Yeni Cumhurbaşkanı’nın önünde, başbakanken yaptığından daha zorlu bir mücadele var...
Arınç’a Davutoğlu üzerinden kazık mı atılıyor
AKP’de gizli savaş
ERDOĞAN’ın Cumhurbaşkanlığı seçimini ilk turda kazanmasının ardından siyasi kulisler kaynamaya başladı. Söylenen o ki; seçim ertesi toplanan MKYK’da başbakan ve parti genel başkanının ismi üzerinde sıkı bir tartışma yaşandığı kulislerde dillendirilmeye başlandı.

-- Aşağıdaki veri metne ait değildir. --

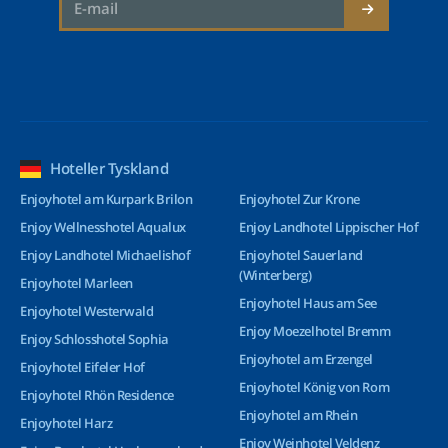
Hoteller Tyskland
Enjoyhotel am Kurpark Brilon
Enjoyhotel Zur Krone
Enjoy Wellnesshotel Aqualux
Enjoy Landhotel Lippischer Hof
Enjoy Landhotel Michaelishof
Enjoyhotel Sauerland
(Winterberg)
Enjoyhotel Marleen
Enjoyhotel Haus am See
Enjoyhotel Westerwald
Enjoy Moezelhotel Bremm
Enjoy Schlosshotel Sophia
Enjoyhotel am Erzengel
Enjoyhotel Eifeler Hof
Enjoyhotel König von Rom
Enjoyhotel Rhön Residence
Enjoyhotel am Rhein
Enjoyhotel Harz
Enjoy Weinhotel Veldenz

Hüseyin Çelik’in MKYK’da Erdoğan’ın başbakan ve parti genel başkanı olarak Dışişleri Bakanı Davutoğlu’nu işaret ettiğini söylemesi üzerine, Başbakan Yardımcısı Bülent Arınç’ın çok sert tepki verdiği söyleniyor. Arınç’ın, genel başkanlığın Gül’e verilmesi gerektiği, aksi takdirde partinin zor durumda kalacağını söylediği bildiriliyor. Arınç, Gül’ün Cumhurbaşkanlığı adaylığı da Erdoğan ile yaptığı belirtilen ve kendisinin kısmen doğruladığı bir konuşmada, “Ya siz olun ya da Abdullah Bey. Üçüncü olarak ben aday olurum” mealinde bir konuşma yaptığı hatırlardadır.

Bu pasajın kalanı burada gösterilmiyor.